┌────────

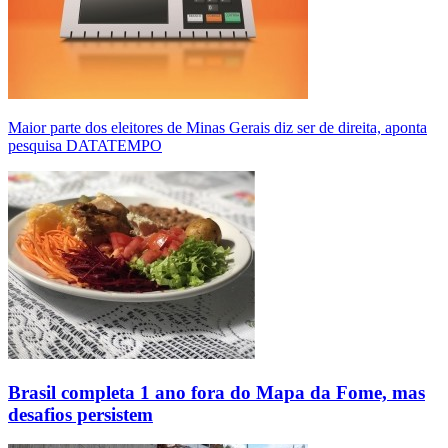
Maior parte dos eleitores de Minas Gerais diz ser de direita, aponta
pesquisa DATATEMPO
Brasil completa 1 ano fora do Mapa da Fome, mas
desafios persistem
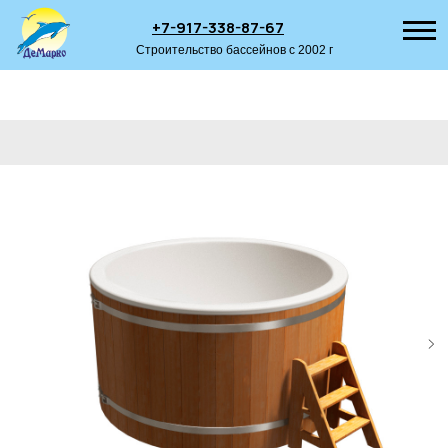
+7-917-338-87-67
Строительство бассейнов с 2002 г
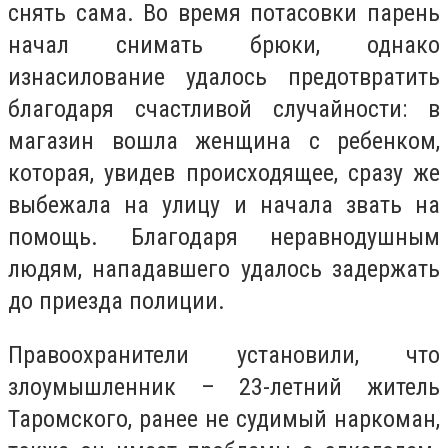
снять сама. Во время потасовки парень
начал снимать брюки, однако
изнасилование удалось предотвратить
благодаря счастливой случайности: в
магазин вошла женщина с ребенком,
которая, увидев происходящее, сразу же
выбежала на улицу и начала звать на
помощь. Благодаря неравнодушным
людям, нападавшего удалось задержать
до приезда полиции.
Правоохранители установили, что
злоумышленник – 23-летний житель
Таромского, ранее не судимый наркоман,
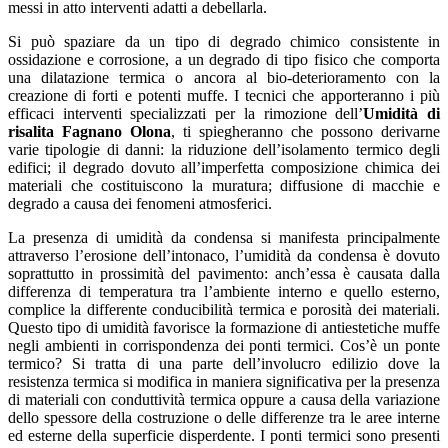
messi in atto interventi adatti a debellarla.
Si può spaziare da un tipo di degrado chimico consistente in
ossidazione e corrosione, a un degrado di tipo fisico che comporta
una dilatazione termica o ancora al bio-deterioramento con la
creazione di forti e potenti muffe. I tecnici che apporteranno i più
efficaci interventi specializzati per la rimozione dell’
Umidità di
risalita Fagnano Olona
, ti spiegheranno che possono derivarne
varie tipologie di danni: la riduzione dell’isolamento termico degli
edifici; il degrado dovuto all’imperfetta composizione chimica dei
materiali che costituiscono la muratura; diffusione di macchie e
degrado a causa dei fenomeni atmosferici.
La presenza di umidità da condensa si manifesta principalmente
attraverso l’erosione dell’intonaco, l’umidità da condensa è dovuto
soprattutto in prossimità del pavimento: anch’essa è causata dalla
differenza di temperatura tra l’ambiente interno e quello esterno,
complice la differente conducibilità termica e porosità dei materiali.
Questo tipo di umidità favorisce la formazione di antiestetiche muffe
negli ambienti in corrispondenza dei ponti termici. Cos’è un ponte
termico? Si tratta di una parte dell’involucro edilizio dove la
resistenza termica si modifica in maniera significativa per la presenza
di materiali con conduttività termica oppure a causa della variazione
dello spessore della costruzione o delle differenze tra le aree interne
ed esterne della superficie disperdente. I ponti termici sono presenti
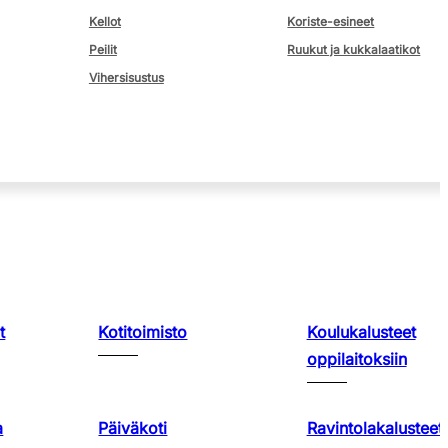
Kellot
Koriste-esineet
Peilit
Ruukut ja kukkalaatikot
Vihersisustus
t
Kotitoimisto
Koulukalusteet
oppilaitoksiin
a
Päiväkoti
Ravintolakalusteet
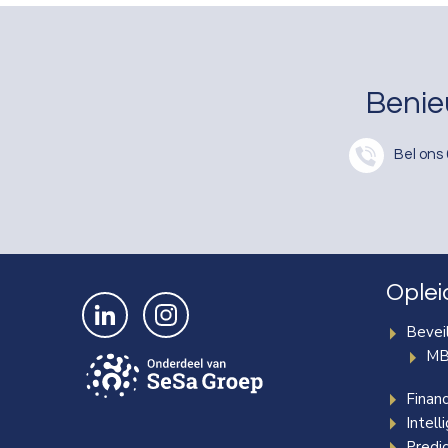
Benie
Bel ons
Oplei
Bekijk ons op LinkedIn
Bekijk ons op Instagram
Beveil
MB
Finan
Intell
Predic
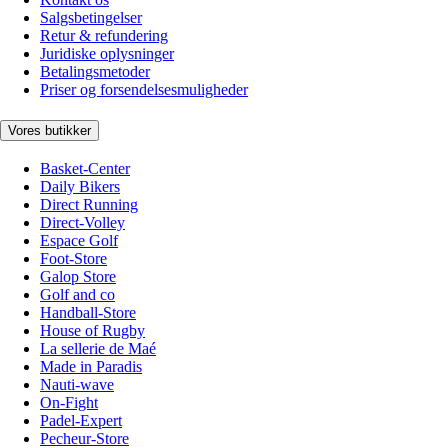
Salgsbetingelser
Retur & refundering
Juridiske oplysninger
Betalingsmetoder
Priser og forsendelsesmuligheder
Vores butikker
Basket-Center
Daily Bikers
Direct Running
Direct-Volley
Espace Golf
Foot-Store
Galop Store
Golf and co
Handball-Store
House of Rugby
La sellerie de Maé
Made in Paradis
Nauti-wave
On-Fight
Padel-Expert
Pecheur-Store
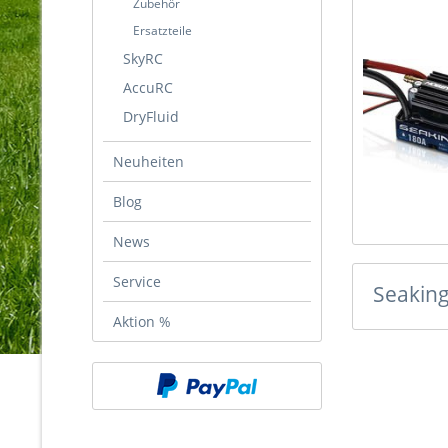
Zubehör
Ersatzteile
SkyRC
AccuRC
DryFluid
Neuheiten
Blog
News
Service
Seakin
Aktion %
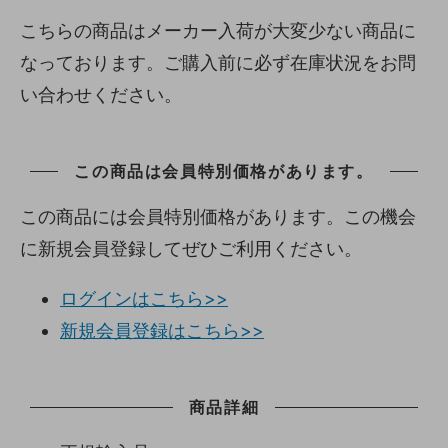
こちらの商品はメーカー入荷が大変少ない商品に
なっております。ご購入前に必ず在庫状況をお問
い合わせください。
この商品は会員特別価格があります。
この商品には会員特別価格があります。この機会
に新規会員登録してぜひご利用ください。
ログインはこちら>>
新規会員登録はこちら>>
商品詳細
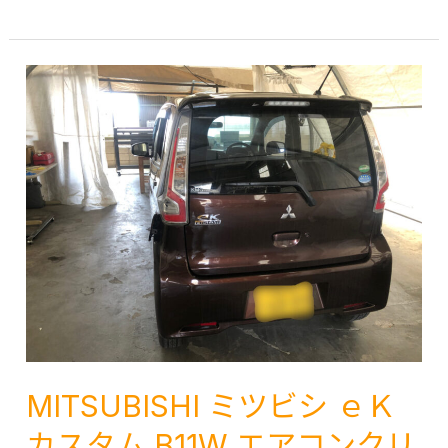
ヒ
リ
崎
ノ
ー
鹿
ト
ニ
児
ラ
ン
島
ッ
グ
広
ク
車
川
エ
内
柳
ア
ク
川
コ
リ
大
ン
ー
木
風
ニ
大
が
ン
川
出
グ
み
な
福
や
MITSUBISHI ミツビシ ｅＫ
い
岡
ま
エ
カスタム B11W エアコンクリ
熊
筑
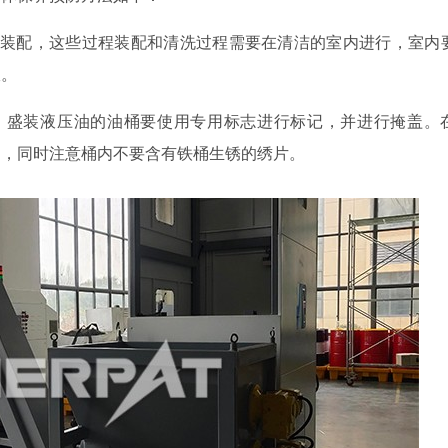
和装配，这些过程装配和清洗过程需要在清洁的室内进行，室内
宜。
。盛装液压油的油桶要使用专用标志进行标记，并进行掩盖。
中，同时注意桶内不要含有铁桶生锈的绣片。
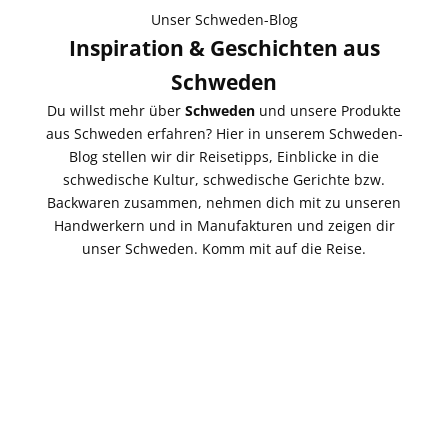
Unser Schweden-Blog
Inspiration & Geschichten aus
Schweden
Du willst mehr über
Schweden
und unsere Produkte
aus Schweden erfahren? Hier in unserem Schweden-
Blog stellen wir dir Reisetipps, Einblicke in die
schwedische Kultur, schwedische Gerichte bzw.
Backwaren zusammen, nehmen dich mit zu unseren
Handwerkern und in Manufakturen und zeigen dir
unser Schweden. Komm mit auf die Reise.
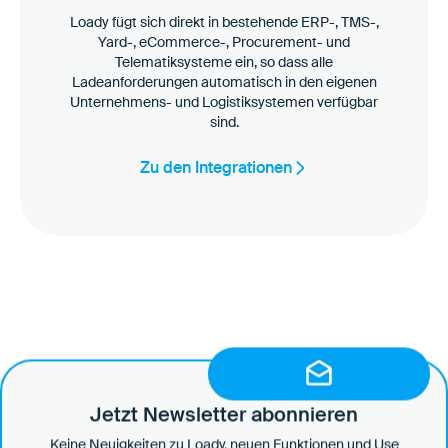
Loady fügt sich direkt in bestehende ERP-, TMS-,
Yard-, eCommerce-, Procurement- und
Telematiksysteme ein, so dass alle
Ladeanforderungen automatisch in den eigenen
Unternehmens- und Logistiksystemen verfügbar
sind.
Zu den Integrationen
Jetzt Newsletter abonnieren
Keine Neuigkeiten zu Loady, neuen Funktionen und Use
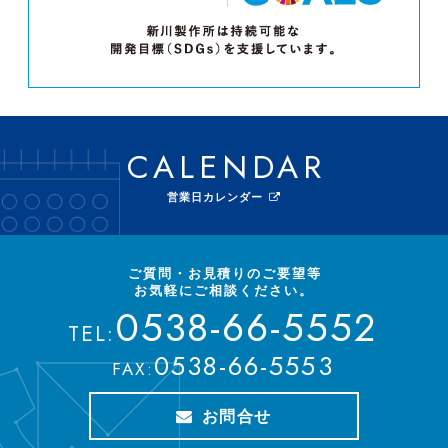
CALENDAR
営業日カレンダー
ご質問・お見積りのご要望等
お気軽にご相談ください。
0538-66-5552
TEL:
0538-66-5553
FAX:
お問合せ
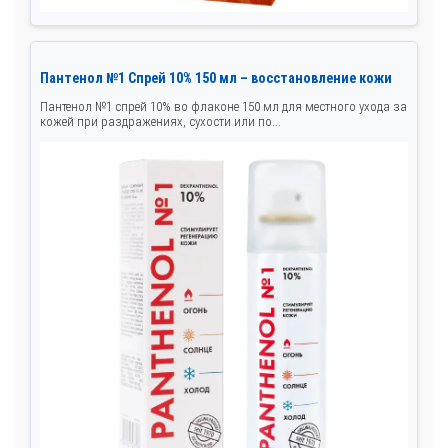
Пантенол №1 Спрей 10% 150 мл – восстановление кожи
Пантенол №1 спрей 10% во флаконе 150 мл для местного ухода за
кожей при раздражениях, сухости или по...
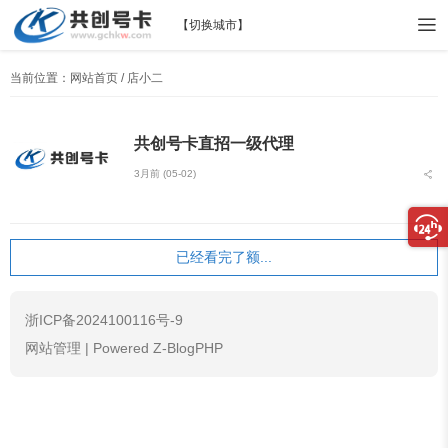
【
切换城市
】
当前位置：
网站首页
/ 店小二
共创号卡直招一级代理
3月前 (05-02)
已经看完了额...
浙ICP备2024100116号-9
网站管理
|
Powered Z-BlogPHP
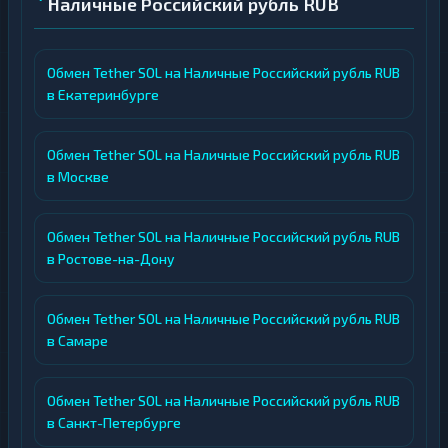
Наличные Российский рубль RUB
Обмен Tether SOL на Наличные Российский рубль RUB
в Екатеринбурге
Обмен Tether SOL на Наличные Российский рубль RUB
в Москве
Обмен Tether SOL на Наличные Российский рубль RUB
в Ростове-на-Дону
Обмен Tether SOL на Наличные Российский рубль RUB
в Самаре
Обмен Tether SOL на Наличные Российский рубль RUB
в Санкт-Петербурге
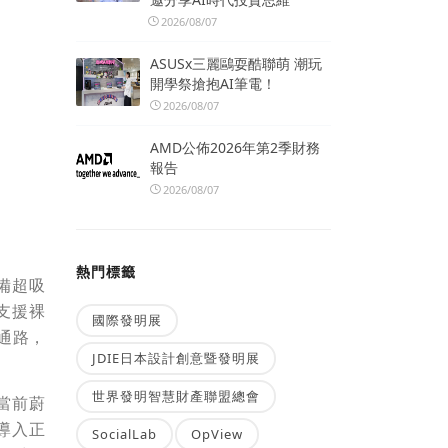
2026/08/07
ASUSx三麗鷗耍酷聯萌 潮玩
開學祭搶抱AI筆電！
2026/08/07
AMD公佈2026年第2季財務
報告
2026/08/07
熱門標籤
備超吸
亦支援裸
國際發明展
通路，
JDIE日本設計創意暨發明展
世界發明智慧財產聯盟總會
合當前蔚
導入正
SocialLab
OpView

└────────

• _About this task_
Leave the pictures out, and transcribe each of the records exactly.

• _Reply to the task_
Maior parte dos eleitores de Minas Gerais diz ser de direita, aponta
pesquisa DATATEMPO
Brasil completa 1 ano fora do Mapa da Fome, mas
desafios persistem
+7-917-338-87-67
Строительство бассейнов с 2002 г
снять сама. Во время потасовки парень
начал снимать брюки, однако
изнасилование удалось предотвратить
благодаря счастливой случайности: в
магазин вошла женщина с ребенком,
которая, увидев происходящее, сразу же
выбежала на улицу и начала звать на
помощь. Благодаря неравнодушным
людям, нападавшего удалось задержать
до приезда полиции.
Правоохранители установили, что
злоумышленник – 23-летний житель
Таромского, ранее не судимый наркоман,
messi in atto interventi adatti a debellarla.
Si può spaziare da un tipo di degrado chimico consistente in
ossidazione e corrosione, a un degrado di tipo fisico che comporta
una dilatazione termica o ancora al bio-deterioramento con la
creazione di forti e potenti muffe. I tecnici che apporteranno i più
efficaci interventi specializzati per la rimozione dell’
Umidità di
risalita Fagnano Olona
, ti spiegheranno che possono derivarne
varie tipologie di danni: la riduzione dell’isolamento termico degli
edifici; il degrado dovuto all’imperfetta composizione chimica dei
materiali che costituiscono la muratura; diffusione di macchie e
degrado a causa dei fenomeni atmosferici.
La presenza di umidità da condensa si manifesta principalmente
attraverso l’erosione dell’intonaco, l’umidità da condensa è dovuto
soprattutto in prossimità del pavimento: anch’essa è causata dalla
differenza di temperatura tra l’ambiente interno e quello esterno,
complice la differente conducibilità termica e porosità dei materiali.
Questo tipo di umidità favorisce la formazione di antiestetiche muffe
negli ambienti in corrispondenza dei ponti termici. Cos’è un ponte
termico? Si tratta di una parte dell’involucro edilizio dove la
resistenza termica si modifica in maniera significativa per la presenza
di materiali con conduttività termica oppure a causa della variazione
dello spessore della costruzione o delle differenze tra le aree interne
ed esterne della superficie disperdente. I ponti termici sono presenti
Kellot
Koriste-esineet
Peilit
Ruukut ja kukkalaatikot
Vihersisustus
t
Kotitoimisto
Koulukalusteet
oppilaitoksiin
a
Päiväkoti
Ravintolakalusteet
Benie
Bel ons
Oplei
Bekijk ons op LinkedIn
Bekijk ons op Instagram
Beveil
MB
Finan
Intell
Predic
Salgsbetingelser
Retur & refundering
Juridiske oplysninger
Betalingsmetoder
Priser og forsendelsesmuligheder
Vores butikker
Basket-Center
Daily Bikers
Direct Running
Direct-Volley
Espace Golf
Foot-Store
Galop Store
Golf and co
Handball-Store
House of Rugby
La sellerie de Maé
Made in Paradis
Nauti-wave
On-Fight
Padel-Expert
Pecheur-Store
Zubehör
Ersatzteile
SkyRC
AccuRC
DryFluid
Neuheiten
Blog
News
Service
Seakin
Aktion %
こちらの商品はメーカー入荷が大変少ない商品に
なっております。ご購入前に必ず在庫状況をお問
い合わせください。
この商品は会員特別価格があります。
この商品には会員特別価格があります。この機会
に新規会員登録してぜひご利用ください。
ログインはこちら>>
新規会員登録はこちら>>
商品詳細
ヒ
リ
崎
ノ
ー
鹿
ト
ニ
児
ラ
ン
島
ッ
グ
広
ク
車
川
エ
内
柳
ア
ク
川
コ
リ
大
ン
ー
木
風
ニ
大
が
ン
川
出
グ
み
な
福
や
MITSUBISHI ミツビシ ｅＫ
い
岡
ま
エ
カスタム B11W エアコンクリ
熊
筑
和装配，这些过程装配和清洗过程需要在清洁的室内进行，室内
宜。
。盛装液压油的油桶要使用专用标志进行标记，并进行掩盖。
中，同时注意桶内不要含有铁桶生锈的绣片。
Unser Schweden-Blog
Inspiration & Geschichten aus
Schweden
Du willst mehr über
Schweden
und unsere Produkte
aus Schweden erfahren? Hier in unserem Schweden-
Blog stellen wir dir Reisetipps, Einblicke in die
schwedische Kultur, schwedische Gerichte bzw.
Backwaren zusammen, nehmen dich mit zu unseren
Handwerkern und in Manufakturen und zeigen dir
unser Schweden. Komm mit auf die Reise.
Loady fügt sich direkt in bestehende ERP-, TMS-,
Yard-, eCommerce-, Procurement- und
Telematiksysteme ein, so dass alle
Ladeanforderungen automatisch in den eigenen
Unternehmens- und Logistiksystemen verfügbar
sind.
Zu den Integrationen
Jetzt Newsletter abonnieren
Keine Neuigkeiten zu Loady, neuen Funktionen und Use
CALENDAR
営業日カレンダー
ご質問・お見積りのご要望等
お気軽にご相談ください。
0538-66-5552
TEL:
0538-66-5553
FAX:
お問合せ
Пантенол №1 Спрей 10% 150 мл – восстановление кожи
Пантенол №1 спрей 10% во флаконе 150 мл для местного ухода за
кожей при раздражениях, сухости или по...
【
切换城市
】
当前位置：
网站首页
/ 店小二
共创号卡直招一级代理
3月前 (05-02)
已经看完了额...
浙ICP备2024100116号-9
网站管理
|
Powered Z-BlogPHP
Наличные Российский рубль RUB
Обмен Tether SOL на Наличные Российский рубль RUB
в Екатеринбурге
Обмен Tether SOL на Наличные Российский рубль RUB
в Москве
Обмен Tether SOL на Наличные Российский рубль RUB
в Ростове-на-Дону
Обмен Tether SOL на Наличные Российский рубль RUB
в Самаре
Обмен Tether SOL на Наличные Российский рубль RUB
в Санкт-Петербурге
2026/08/07
ASUSx三麗鷗耍酷聯萌 潮玩
開學祭搶抱AI筆電！
2026/08/07
AMD公佈2026年第2季財務
報告
2026/08/07
熱門標籤
備超吸
亦支援裸
國際發明展
通路，
JDIE日本設計創意暨發明展
世界發明智慧財產聯盟總會
合當前蔚
導入正
SocialLab
OpView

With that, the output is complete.